Exercise directions: Nothing in the entries may change when they are transcribed.

[Dataset entries]
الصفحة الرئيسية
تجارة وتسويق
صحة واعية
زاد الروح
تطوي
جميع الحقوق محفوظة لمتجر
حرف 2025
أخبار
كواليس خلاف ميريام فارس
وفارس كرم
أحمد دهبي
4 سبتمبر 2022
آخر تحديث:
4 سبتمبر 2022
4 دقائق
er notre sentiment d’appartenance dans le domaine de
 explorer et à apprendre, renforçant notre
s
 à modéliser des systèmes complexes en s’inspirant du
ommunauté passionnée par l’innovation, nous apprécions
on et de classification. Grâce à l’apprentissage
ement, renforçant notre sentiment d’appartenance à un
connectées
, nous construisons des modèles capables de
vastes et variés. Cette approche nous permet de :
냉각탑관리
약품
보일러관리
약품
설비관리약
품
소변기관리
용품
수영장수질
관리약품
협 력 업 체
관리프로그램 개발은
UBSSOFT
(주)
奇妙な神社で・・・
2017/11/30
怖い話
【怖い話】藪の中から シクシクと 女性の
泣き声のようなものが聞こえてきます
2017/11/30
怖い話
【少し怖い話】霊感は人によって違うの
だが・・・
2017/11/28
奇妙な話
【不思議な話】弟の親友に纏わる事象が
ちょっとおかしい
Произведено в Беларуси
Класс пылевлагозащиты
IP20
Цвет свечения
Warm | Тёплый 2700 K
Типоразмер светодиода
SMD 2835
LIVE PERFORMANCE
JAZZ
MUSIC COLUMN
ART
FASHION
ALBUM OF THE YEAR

Exercise response:
الصفحة الرئيسية
تجارة وتسويق
صحة واعية
زاد الروح
تطوي
جميع الحقوق محفوظة لمتجر
حرف 2025
أخبار
كواليس خلاف ميريام فارس
وفارس كرم
أحمد دهبي
4 سبتمبر 2022
آخر تحديث:
4 سبتمبر 2022
4 دقائق
er notre sentiment d’appartenance dans le domaine de
 explorer et à apprendre, renforçant notre
s
 à modéliser des systèmes complexes en s’inspirant du
ommunauté passionnée par l’innovation, nous apprécions
on et de classification. Grâce à l’apprentissage
ement, renforçant notre sentiment d’appartenance à un
connectées
, nous construisons des modèles capables de
vastes et variés. Cette approche nous permet de :
냉각탑관리
약품
보일러관리
약품
설비관리약
품
소변기관리
용품
수영장수질
관리약품
협 력 업 체
관리프로그램 개발은
UBSSOFT
(주)
奇妙な神社で・・・
2017/11/30
怖い話
【怖い話】藪の中から シクシクと 女性の
泣き声のようなものが聞こえてきます
2017/11/30
怖い話
【少し怖い話】霊感は人によって違うの
だが・・・
2017/11/28
奇妙な話
【不思議な話】弟の親友に纏わる事象が
ちょっとおかしい
Произведено в Беларуси
Класс пылевлагозащиты
IP20
Цвет свечения
Warm | Тёплый 2700 K
Типоразмер светодиода
SMD 2835
LIVE PERFORMANCE
JAZZ
MUSIC COLUMN
ART
FASHION
ALBUM OF THE YEAR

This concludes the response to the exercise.